--- EXERCISE MATERIAL ---
=== Begin Enclosure ===
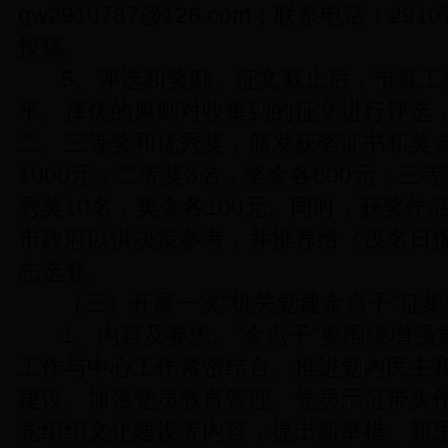
gw2910787@126.com
；联系电话：291
投稿。
5、评选和奖励。征文截止后，市直工
平、择优的原则对收集到的征文进行评选
二、三等奖和优秀奖，颁发获奖证书和奖
1000元；二等奖3名，奖金各600元；三
秀奖10名，奖金各100元。同时，获奖作
市政府以供决策参考，并推荐给《茂名日
志选登。
（三）开展一次“机关党建金点子”征
1
、内容及要求。“金点子”要围绕增强
工作与中心工作紧密结合、推进党内民主
建设、加强党员教育管理、党员示范带头
党组织文化建设等内容，提出新举措、新思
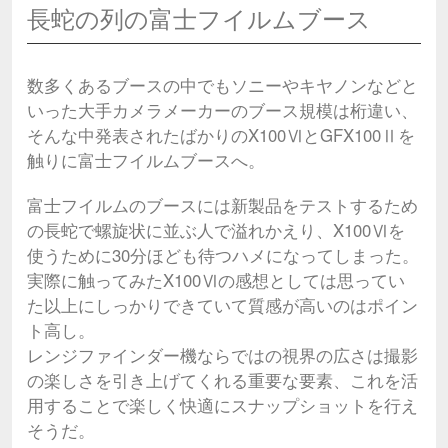
長蛇の列の富士フイルムブース
数多くあるブースの中でもソニーやキヤノンなどと
いった大手カメラメーカーのブース規模は桁違い、
そんな中発表されたばかりのX100ⅥとGFX100Ⅱを
触りに富士フイルムブースへ。
富士フイルムのブースには新製品をテストするため
の長蛇で螺旋状に並ぶ人で溢れかえり、X100Ⅵを
使うために30分ほども待つハメになってしまった。
実際に触ってみたX100Ⅵの感想としては思ってい
た以上にしっかりできていて質感が高いのはポイン
ト高し。
レンジファインダー機ならではの視界の広さは撮影
の楽しさを引き上げてくれる重要な要素、これを活
用することで楽しく快適にスナップショットを行え
そうだ。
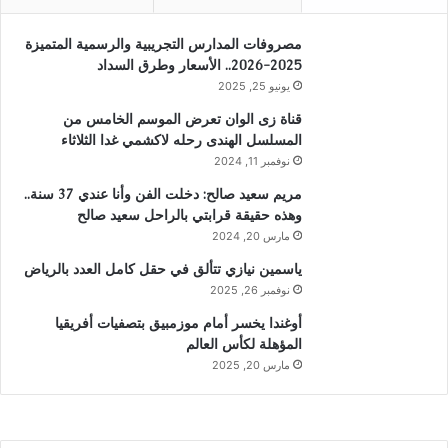
مصروفات المدارس التجريبية والرسمية المتميزة
2025-2026.. الأسعار وطرق السداد
يونيو 25, 2025
قناة زى الوان تعرض الموسم الخامس من
المسلسل الهندى رحله لاكشمي غدا الثلاثاء
نوفمبر 11, 2024
مريم سعيد صالح: دخلت الفن وأنا عندي 37 سنة..
وهذه حقيقة قرابتي بالراحل سعيد صالح
مارس 20, 2024
ياسمين نيازي تتألق في حقل كامل العدد بالرياض
نوفمبر 26, 2025
أوغندا يخسر أمام موزمبيق بتصفيات أفريقيا
المؤهلة لكأس العالم
مارس 20, 2025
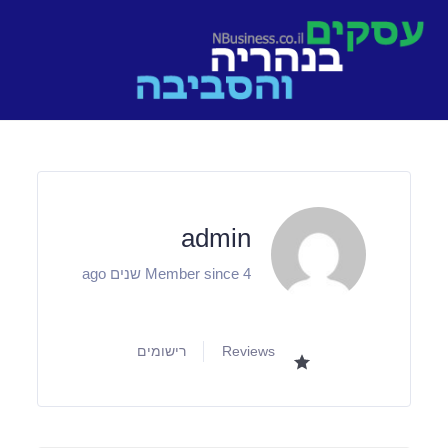
Ski
t
conten
admin
Member since 4 שנים ago
Reviews
רישומים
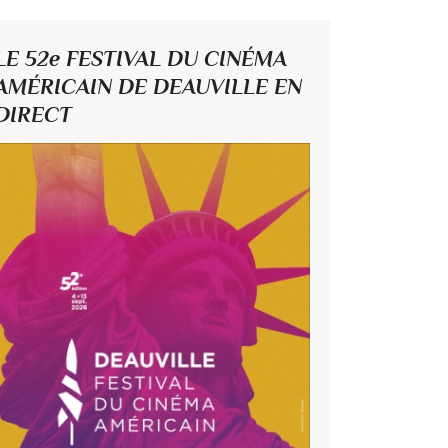
LE 52e FESTIVAL DU CINÉMA
AMÉRICAIN DE DEAUVILLE EN
DIRECT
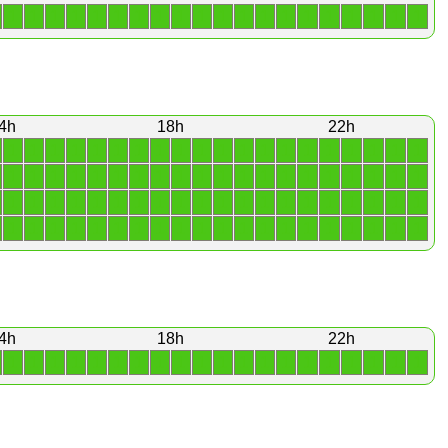
1
1
1
1
1
1
1
1
1
1
1
1
1
1
1
1
1
1
1
1
4h
18h
22h
1
1
1
1
1
1
1
1
1
1
1
1
1
1
1
1
1
1
1
1
1
1
1
1
1
1
1
1
1
1
1
1
1
1
1
1
1
1
1
1
1
1
1
1
1
1
1
1
1
1
1
1
1
1
1
1
1
1
1
1
1
1
1
1
1
1
1
1
1
1
1
1
1
1
1
1
1
1
1
1
4h
18h
22h
1
1
1
1
1
1
1
1
1
1
1
1
1
1
1
1
1
1
1
1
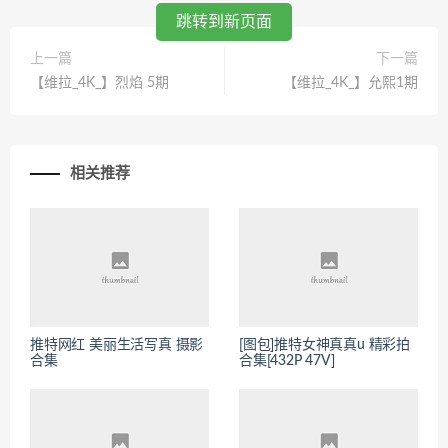
跳转到新页面
上一篇
下一篇
【维拉_4K_】烈焰 5期
【维拉_4K_】允熙1期
相关推荐
推特网红 美丽生活写真 摄影
[图包]推特女神真真u 精彩拍
合集
合集[432P 47V]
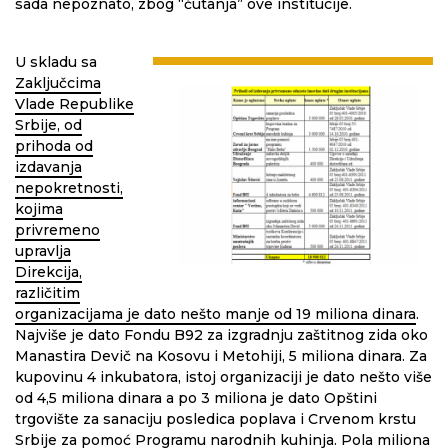
sada nepoznato, zbog “ćutanja” ove institucije.
U skladu sa
Zaključcima
Vlade Republike
Srbije, od
prihoda od
izdavanja
nepokretnosti,
kojima
privremeno
upravlja
Direkcija,
različitim
organizacijama je dato nešto manje od 19 miliona dinara
.
Najviše je dato Fondu B92 za izgradnju zaštitnog zida oko
Manastira Devič na Kosovu i Metohiji, 5 miliona dinara. Za
kupovinu 4 inkubatora, istoj organizaciji je dato nešto više
od 4,5 miliona dinara a po 3 miliona je dato Opštini
trgovište za sanaciju posledica poplava i Crvenom krstu
Srbije za pomoć Programu narodnih kuhinja. Pola miliona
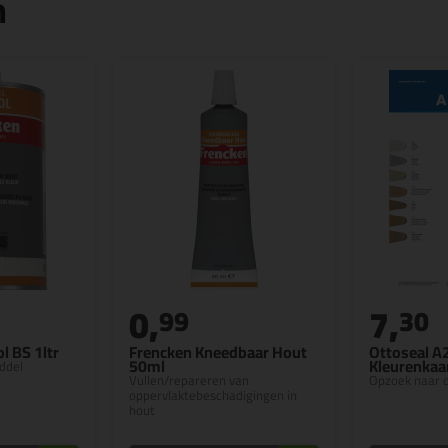
n
0,
7,
99
30
l BS 1ltr
Frencken Kneedbaar Hout
Ottoseal A
50ml
Kleurenkaa
ddel
Vullen/repareren van
Opzoek naar d
oppervlaktebeschadigingen in
hout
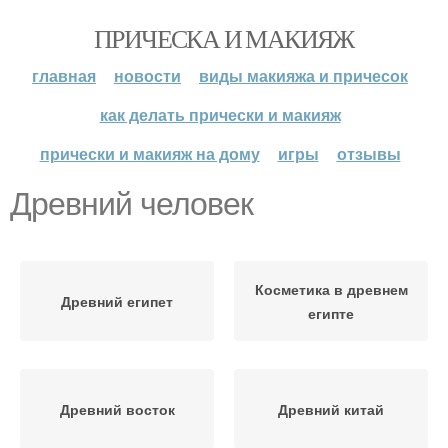
ПРИЧЕСКА И МАКИЯЖ
главная
новости
виды макияжа и причесок
как делать прически и макияж
прически и макияж на дому
игры
отзывы
Древний человек
Косметика в древнем
Древний египет
египте
Древний восток
Древний китай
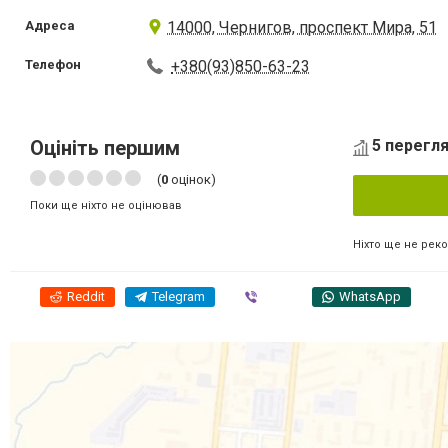
Адреса
14000, Чернигов, проспект Мира, 51
Телефон
+380(93)850-63-23
Оцініть першим
5 перегля
(
0
оцінок)
Поки ще ніхто не оцінював
Ніхто ще не рек
Reddit
Telegram
Viber
WhatsApp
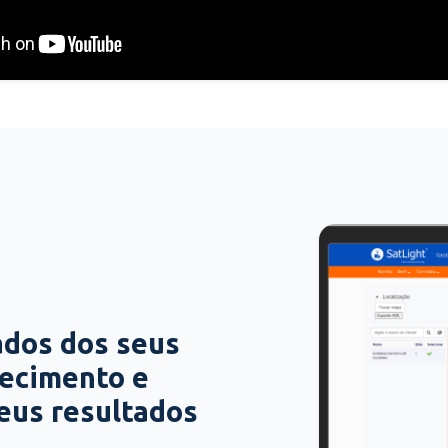
ados dos seus
hecimento e
seus resultados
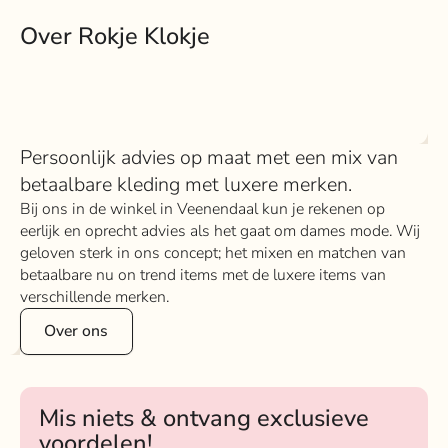
Over Rokje Klokje
Persoonlijk advies op maat met een mix van
betaalbare kleding met luxere merken.
Bij ons in de winkel in Veenendaal kun je rekenen op
eerlijk en oprecht advies als het gaat om dames mode. Wij
geloven sterk in ons concept; het mixen en matchen van
betaalbare nu on trend items met de luxere items van
verschillende merken.
Over ons
Mis niets & ontvang exclusieve
voordelen!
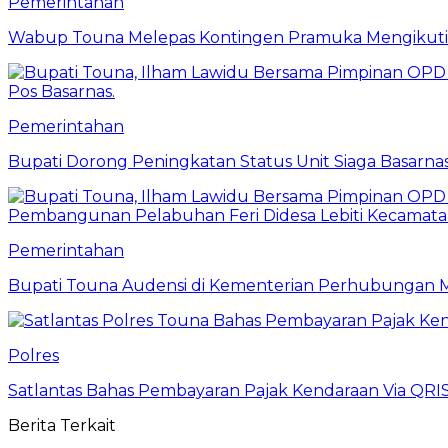
Pemerintahan
Wabup Touna Melepas Kontingen Pramuka Mengikuti 
Pemerintahan
Bupati Dorong Peningkatan Status Unit Siaga Basarna
Pemerintahan
Bupati Touna Audensi di Kementerian Perhubungan 
Polres
Satlantas Bahas Pembayaran Pajak Kendaraan Via QRI
Berita Terkait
=== End Enclosure ===
--- EXERCISE REQUIREMENTS ---
Give the listing again in full, exactly as it is, but without its images.

--- OUTPUT OF THE EXERCISE ---
gw2910787@126.com
；联系电话：291
投稿。
5、评选和奖励。征文截止后，市直工
平、择优的原则对收集到的征文进行评选
二、三等奖和优秀奖，颁发获奖证书和奖
1000元；二等奖3名，奖金各600元；三
秀奖10名，奖金各100元。同时，获奖作
市政府以供决策参考，并推荐给《茂名日
志选登。
（三）开展一次“机关党建金点子”征
1
、内容及要求。“金点子”要围绕增强
工作与中心工作紧密结合、推进党内民主
建设、加强党员教育管理、党员示范带头
党组织文化建设等内容，提出新举措、新思
長蛇の列の富士フイルムブース
数多くあるブースの中でもソニーやキヤノンなどと
いった大手カメラメーカーのブース規模は桁違い、
そんな中発表されたばかりのX100ⅥとGFX100Ⅱを
触りに富士フイルムブースへ。
富士フイルムのブースには新製品をテストするため
の長蛇で螺旋状に並ぶ人で溢れかえり、X100Ⅵを
使うために30分ほども待つハメになってしまった。
実際に触ってみたX100Ⅵの感想としては思ってい
た以上にしっかりできていて質感が高いのはポイン
ト高し。
レンジファインダー機ならではの視界の広さは撮影
の楽しさを引き上げてくれる重要な要素、これを活
用することで楽しく快適にスナップショットを行え
そうだ。
مصروفات المدارس التجريبية والرسمية المتميزة
2025-2026.. الأسعار وطرق السداد
يونيو 25, 2025
قناة زى الوان تعرض الموسم الخامس من
المسلسل الهندى رحله لاكشمي غدا الثلاثاء
نوفمبر 11, 2024
مريم سعيد صالح: دخلت الفن وأنا عندي 37 سنة..
وهذه حقيقة قرابتي بالراحل سعيد صالح
مارس 20, 2024
ياسمين نيازي تتألق في حقل كامل العدد بالرياض
نوفمبر 26, 2025
أوغندا يخسر أمام موزمبيق بتصفيات أفريقيا
المؤهلة لكأس العالم
مارس 20, 2025
Ski
t
conten
admin
Member since 4 שנים ago
Reviews
רישומים
LE 52e FESTIVAL DU CINÉMA
AMÉRICAIN DE DEAUVILLE EN
DIRECT
1
1
1
1
1
1
1
1
1
1
1
1
1
1
1
1
1
1
1
1
4h
18h
22h
1
1
1
1
1
1
1
1
1
1
1
1
1
1
1
1
1
1
1
1
1
1
1
1
1
1
1
1
1
1
1
1
1
1
1
1
1
1
1
1
1
1
1
1
1
1
1
1
1
1
1
1
1
1
1
1
1
1
1
1
1
1
1
1
1
1
1
1
1
1
1
1
1
1
1
1
1
1
1
1
4h
18h
22h
1
1
1
1
1
1
1
1
1
1
1
1
1
1
1
1
1
1
1
1
跳转到新页面
上一篇
下一篇
【维拉_4K_】烈焰 5期
【维拉_4K_】允熙1期
相关推荐
推特网红 美丽生活写真 摄影
[图包]推特女神真真u 精彩拍
合集
合集[432P 47V]
sada nepoznato, zbog “ćutanja” ove institucije.
U skladu sa
Zaključcima
Vlade Republike
Srbije, od
prihoda od
izdavanja
nepokretnosti,
kojima
privremeno
upravlja
Direkcija,
različitim
organizacijama je dato nešto manje od 19 miliona dinara
.
Najviše je dato Fondu B92 za izgradnju zaštitnog zida oko
Manastira Devič na Kosovu i Metohiji, 5 miliona dinara. Za
kupovinu 4 inkubatora, istoj organizaciji je dato nešto više
od 4,5 miliona dinara a po 3 miliona je dato Opštini
trgovište za sanaciju posledica poplava i Crvenom krstu
Srbije za pomoć Programu narodnih kuhinja. Pola miliona
n
0,
7,
99
30
l BS 1ltr
Frencken Kneedbaar Hout
Ottoseal A
50ml
Kleurenkaa
ddel
Vullen/repareren van
Opzoek naar d
oppervlaktebeschadigingen in
hout
ПРИЧЕСКА И МАКИЯЖ
главная
новости
виды макияжа и причесок
как делать прически и макияж
прически и макияж на дому
игры
отзывы
Древний человек
Косметика в древнем
Древний египет
египте
Древний восток
Древний китай
Адреса
14000, Чернигов, проспект Мира, 51
Телефон
+380(93)850-63-23
Оцініть першим
5 перегля
(
0
оцінок)
Поки ще ніхто не оцінював
Ніхто ще не рек
Reddit
Telegram
Viber
WhatsApp
ados dos seus
hecimento e
seus resultados
Over Rokje Klokje
Persoonlijk advies op maat met een mix van
betaalbare kleding met luxere merken.
Bij ons in de winkel in Veenendaal kun je rekenen op
eerlijk en oprecht advies als het gaat om dames mode. Wij
geloven sterk in ons concept; het mixen en matchen van
betaalbare nu on trend items met de luxere items van
verschillende merken.
Over ons
Mis niets & ontvang exclusieve
voordelen!
Pemerintahan
Wabup Touna Melepas Kontingen Pramuka Mengikuti 
Pemerintahan
Bupati Dorong Peningkatan Status Unit Siaga Basarna
Pemerintahan
Bupati Touna Audensi di Kementerian Perhubungan 
Polres
Satlantas Bahas Pembayaran Pajak Kendaraan Via QRI
Berita Terkait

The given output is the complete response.